Shepherding AI Reports
Chrome Security is getting an increasing amount of vulnerability reports that are either partly or entirely AI-generated. These reports can be tough to shepherd because they are often nonsense, and even when they aren't nonsense the vital information about the bug is buried in a pile of AI-generated words.
Since AI-assisted reports are often speculative, you should also consult the speculative bug triage guide.
Spotting AI Reports
There are a few tells for spotting AI reports. Some of these can have false negatives so seeing one of these tells doesn't necessarily provide ironclad proof that a report is generated using an AI, but it should make you very suspicious.
- Bogus external references:
- Reference to a CVE (like “this bug is similar to CVE-YYYY-ABCDE” or similar) where the CVE isn't relevant to the bug report at all
- References to sections of specs / docs / etc. that don't exist
- Obviously bogus PoCs:
- PoCs that call APIs that don't exist but plausibly might exist or have existed in the past
- PoCs that are extremely overcomplicated or verbose
- PoCs that contain no actual code
- PoCs that claim a crash but do not include a stack trace or ASAN report
- PoCs (often patches to the browser) that directly call functions not usually exposed to an attacker
- Hallucinated technical details - class / function / file names that don‘t exist, stack traces that don’t reflect possible call stacks, etc
- Explanations of the theory of an exploit but not an actual exploit:
- A long explanation of potential impact
- An explanation of a bug that could exist, but no actual example of it
- An example of a way that a function could be called unsafely, but not an example of it being called unsafely in Chromium
- Explanations of hypothetical design weaknesses, especially when very long-winded
- Explanations of reasoning or research process which any human researcher would take as understood
- Heavy use of emojis - LLMs tend to embed these especially in code for some reason
- References to much older versions of Chrome; generally LLMs are using public exploit information so many reports, even if potentially valid, are related to long since patched issues
- Prolific reporting from a single reporter across multiple areas within a very short timespan (dozens of reports per day in some cases)
Triaging AI Reports
Just because a reporter used AI to prepare a report does not automatically mean the report is invalid, but to avoid sinking a lot of time into reports which have a high probability of being invalid, you should be extra aggressive when triaging them, and you can generally treat them as lower priority to triage than reports which look human-written and high-quality.
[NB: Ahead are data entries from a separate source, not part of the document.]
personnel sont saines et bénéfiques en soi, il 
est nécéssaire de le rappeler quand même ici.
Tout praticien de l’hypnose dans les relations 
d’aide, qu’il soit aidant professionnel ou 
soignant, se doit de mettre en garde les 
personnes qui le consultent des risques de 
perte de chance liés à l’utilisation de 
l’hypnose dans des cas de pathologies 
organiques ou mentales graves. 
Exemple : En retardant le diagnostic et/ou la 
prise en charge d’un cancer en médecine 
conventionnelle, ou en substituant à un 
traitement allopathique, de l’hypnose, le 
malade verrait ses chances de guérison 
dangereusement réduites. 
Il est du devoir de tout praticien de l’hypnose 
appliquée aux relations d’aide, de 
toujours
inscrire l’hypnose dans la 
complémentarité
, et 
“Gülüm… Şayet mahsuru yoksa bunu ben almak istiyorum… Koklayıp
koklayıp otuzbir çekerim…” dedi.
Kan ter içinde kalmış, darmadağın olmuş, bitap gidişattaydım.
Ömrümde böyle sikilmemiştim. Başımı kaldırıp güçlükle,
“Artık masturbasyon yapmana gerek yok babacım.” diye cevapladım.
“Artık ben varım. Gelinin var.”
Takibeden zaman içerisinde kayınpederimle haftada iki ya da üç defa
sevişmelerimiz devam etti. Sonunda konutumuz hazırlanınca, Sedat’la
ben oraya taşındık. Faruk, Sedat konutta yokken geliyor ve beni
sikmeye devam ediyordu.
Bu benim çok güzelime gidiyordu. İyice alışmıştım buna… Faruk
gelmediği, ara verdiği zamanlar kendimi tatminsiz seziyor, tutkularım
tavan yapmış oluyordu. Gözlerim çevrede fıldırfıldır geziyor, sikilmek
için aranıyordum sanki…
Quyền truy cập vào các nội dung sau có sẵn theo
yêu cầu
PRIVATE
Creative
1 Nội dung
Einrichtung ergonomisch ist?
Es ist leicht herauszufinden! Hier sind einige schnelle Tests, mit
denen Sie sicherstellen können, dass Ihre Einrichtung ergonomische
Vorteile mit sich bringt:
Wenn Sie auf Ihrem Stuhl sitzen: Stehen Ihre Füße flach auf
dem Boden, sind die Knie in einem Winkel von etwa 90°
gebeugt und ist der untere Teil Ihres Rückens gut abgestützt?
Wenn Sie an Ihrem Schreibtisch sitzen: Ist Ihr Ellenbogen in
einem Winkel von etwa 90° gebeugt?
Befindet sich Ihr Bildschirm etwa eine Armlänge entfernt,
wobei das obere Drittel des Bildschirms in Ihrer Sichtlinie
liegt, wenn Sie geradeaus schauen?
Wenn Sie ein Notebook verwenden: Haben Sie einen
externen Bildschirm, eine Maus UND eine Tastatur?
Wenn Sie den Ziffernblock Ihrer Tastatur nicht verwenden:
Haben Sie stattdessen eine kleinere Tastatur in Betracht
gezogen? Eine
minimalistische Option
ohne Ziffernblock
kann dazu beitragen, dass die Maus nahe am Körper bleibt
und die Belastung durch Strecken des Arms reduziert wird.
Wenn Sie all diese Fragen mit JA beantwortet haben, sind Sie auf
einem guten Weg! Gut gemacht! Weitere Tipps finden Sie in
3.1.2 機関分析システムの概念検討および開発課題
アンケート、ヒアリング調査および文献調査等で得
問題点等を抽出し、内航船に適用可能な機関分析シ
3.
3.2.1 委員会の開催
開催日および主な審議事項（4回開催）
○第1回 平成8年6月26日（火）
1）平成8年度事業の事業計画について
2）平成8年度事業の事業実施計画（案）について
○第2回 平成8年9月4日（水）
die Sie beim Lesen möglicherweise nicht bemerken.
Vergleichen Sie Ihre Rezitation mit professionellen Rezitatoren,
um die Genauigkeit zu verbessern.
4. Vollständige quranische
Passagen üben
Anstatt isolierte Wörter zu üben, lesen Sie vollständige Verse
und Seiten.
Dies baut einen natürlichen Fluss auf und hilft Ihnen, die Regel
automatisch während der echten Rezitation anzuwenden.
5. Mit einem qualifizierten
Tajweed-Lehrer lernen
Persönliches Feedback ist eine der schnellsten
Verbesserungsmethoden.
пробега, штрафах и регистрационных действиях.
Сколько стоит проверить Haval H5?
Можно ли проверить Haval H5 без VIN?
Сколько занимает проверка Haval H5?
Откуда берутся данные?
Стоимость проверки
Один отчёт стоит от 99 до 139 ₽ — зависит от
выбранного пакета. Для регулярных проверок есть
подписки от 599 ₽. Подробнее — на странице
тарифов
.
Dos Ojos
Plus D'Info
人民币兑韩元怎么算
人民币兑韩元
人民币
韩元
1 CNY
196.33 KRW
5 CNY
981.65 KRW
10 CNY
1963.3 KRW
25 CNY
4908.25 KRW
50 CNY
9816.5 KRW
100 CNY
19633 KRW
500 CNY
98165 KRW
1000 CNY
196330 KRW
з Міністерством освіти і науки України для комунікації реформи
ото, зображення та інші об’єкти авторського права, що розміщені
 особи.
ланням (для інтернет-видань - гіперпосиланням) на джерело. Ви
In particular, when triaging an AI report:
- Skim the report looking for the crux of the actual bug (i.e., skip over all the fluff about impact or theory) - you can more or less just skip to code sections and ignore the prose for now.
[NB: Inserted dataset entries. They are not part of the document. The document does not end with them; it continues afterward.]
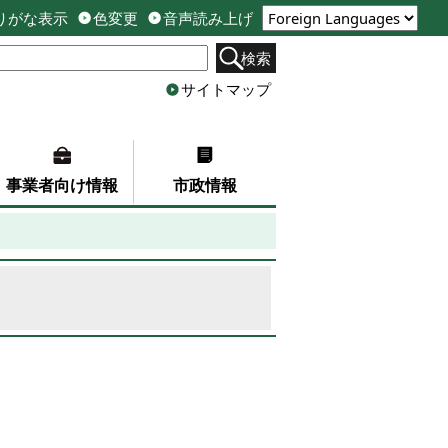
りがな表示
色変更
音声読み上げ
検索
サイトマップ
事業者向け情報
市政情報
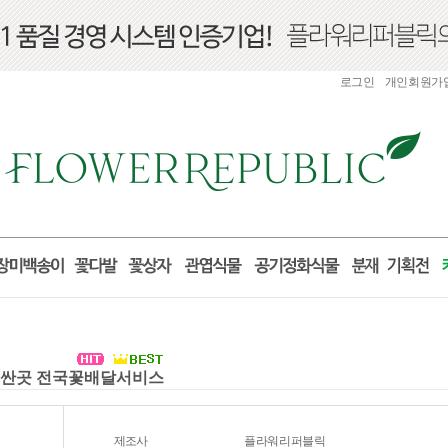
로그인
개인회원가
화환 싼곳 전국꽃배달서비스
제조사
플라워리퍼블릭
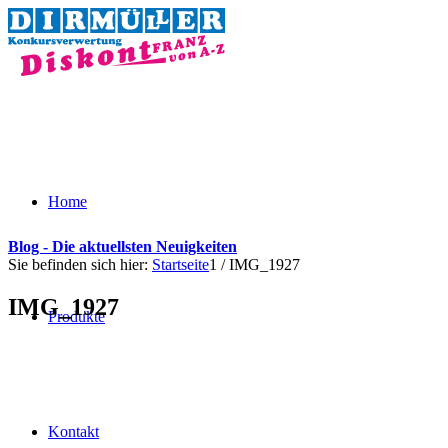
Home
Blog - Die aktuellsten Neuigkeiten
Sie befinden sich hier:
Startseite
1
/
IMG_1927
IMG_1927
Produkte
Kontakt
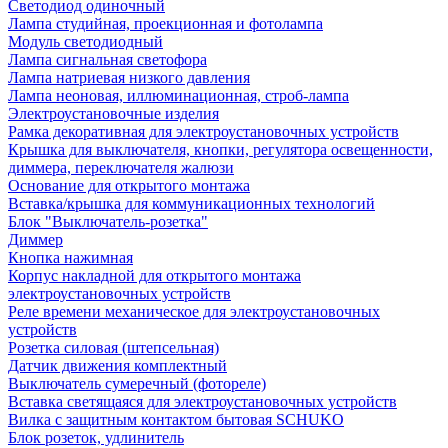
Светодиод одиночный
Лампа студийная, проекционная и фотолампа
Модуль светодиодный
Лампа сигнальная светофора
Лампа натриевая низкого давления
Лампа неоновая, иллюминационная, строб-лампа
Электроустановочные изделия
Рамка декоративная для электроустановочных устройств
Крышка для выключателя, кнопки, регулятора освещенности,
диммера, переключателя жалюзи
Основание для открытого монтажа
Вставка/крышка для коммуникационных технологий
Блок "Выключатель-розетка"
Диммер
Кнопка нажимная
Корпус накладной для открытого монтажа
электроустановочных устройств
Реле времени механическое для электроустановочных
устройств
Розетка силовая (штепсельная)
Датчик движения комплектный
Выключатель сумеречный (фотореле)
Вставка светящаяся для электроустановочных устройств
Вилка с защитным контактом бытовая SCHUKO
Блок розеток, удлинитель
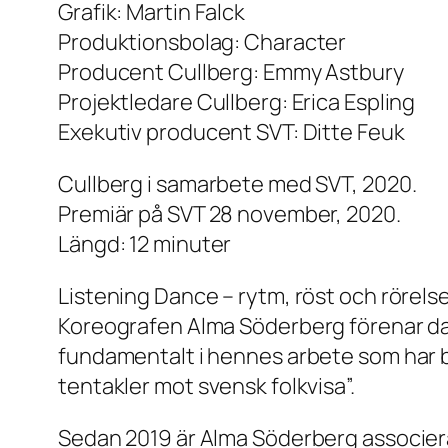
Grafik: Martin Falck
Produktionsbolag: Character
Producent Cullberg: Emmy Astbury
Projektledare Cullberg: Erica Espling
Exekutiv producent SVT: Ditte Feuk
Cullberg i samarbete med SVT, 2020.
Premiär på SVT 28 november, 2020.
Längd: 12 minuter
Listening Dance – rytm, röst och rörels
Koreografen Alma Söderberg förenar dans
fundamentalt i hennes arbete som har be
tentakler mot svensk folkvisa”.
Sedan 2019 är Alma Söderberg associerad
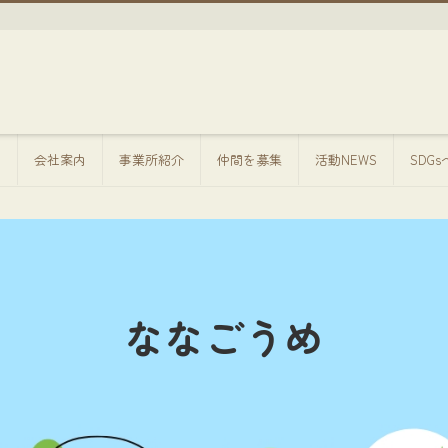
方
会社案内
事業所紹介
仲間を募集
活動NEWS
SDG
ななごうめ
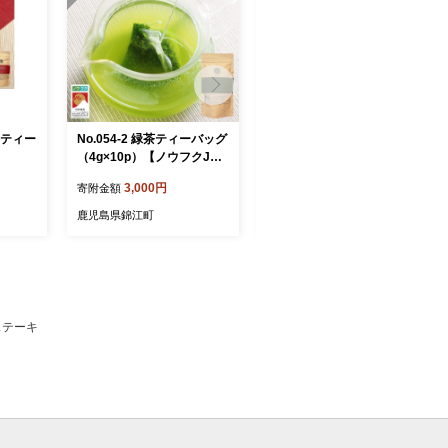
茶ティー
No.054-2 緑茶ティーバッグ
【数量限定】No.6008-2
（4g×10p）【ノウフクJAS
白玉醸造 魔王4本入り 人
認証茶】
気銘柄12本セット（4合
3,000円
68,000円
寄附金額
寄附金額
瓶）
鹿児島県錦江町
鹿児島県錦江町
ステーキ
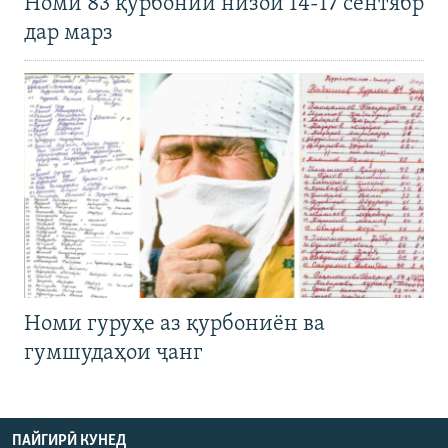
Номи 83 қурбонии низои 14-17 сентябр
дар марз
Номи гуруҳе аз қурбониён ва
гумшудаҳои ҷанг
ПАЙГИРӢ КУНЕД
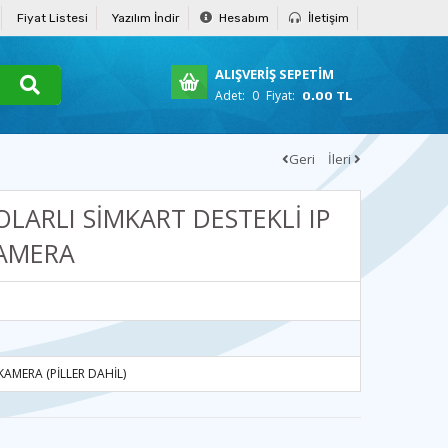
Fiyat Listesi
Yazılım İndir
Hesabım
İletişim
ALIŞVERİŞ SEPETİM
Adet:
0
Fiyat:
0.00 TL
Geri
İleri
OLARLI SİMKART DESTEKLİ IP
AMERA
KAMERA (PİLLER DAHİL)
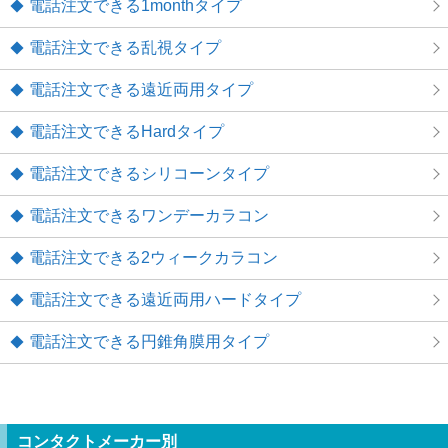
電話注文できる1monthタイプ
電話注文できる乱視タイプ
電話注文できる遠近両用タイプ
電話注文できるHardタイプ
電話注文できるシリコーンタイプ
電話注文できるワンデーカラコン
電話注文できる2ウィークカラコン
電話注文できる遠近両用ハードタイプ
電話注文できる円錐角膜用タイプ
コンタクトメーカー別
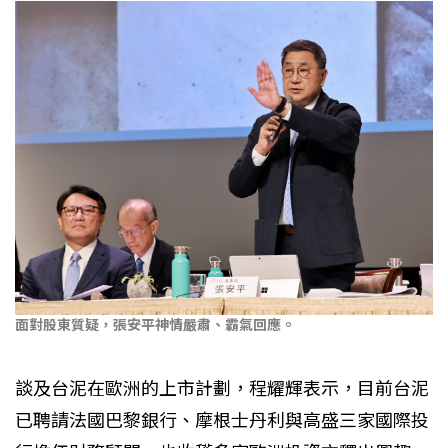
面對股東質疑，張安平神情嚴肅、霸氣回應。
談及台泥在歐洲的上市計劃，程耀輝表示，目前台泥
已聘請法國巴黎銀行、摩根士丹利與高盛三家國際投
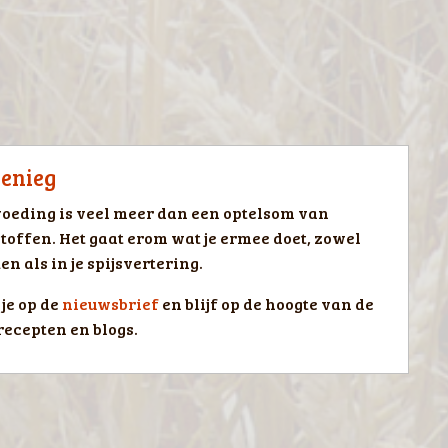
ienieg
oeding is veel meer dan een optelsom van
toffen. Het gaat erom wat je ermee doet, zowel
en als in je spijsvertering.
je op de
nieuwsbrief
en blijf op de hoogte van de
recepten en blogs.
- Quickly check any external references (CVE numbers, etc) for validity
- Eyeball but don't run (yet) the PoC to see if it looks plausible
- If there‘s a stack trace, check with code search whether it’s superficially reasonable
Don‘t bother doing detailed analysis of any AI report that doesn’t have a simple PoC which looks like it could work, or a stack trace which looks valid. In particular, be very skeptical of AI reports claiming overflows, UaFs, etc that contain prose explanations of how to reach those conditions - AIs will invent, and then plausibly lie about, execution traces that lead to vulnerabilities but that aren't actually possible in practice. Never take at face value a claim from an AI report that a vulnerability is reachable unless it contains a PoC or an ASAN stack trace. Feel free to WontFix such reports out of hand and spend your time on more valuable things.
If you do conclude that a bug is both AI-written and worth WontFixing, please reference the FAQ entry on AI bugs as part of your WontFix message, to encourage reporters to file better bugs.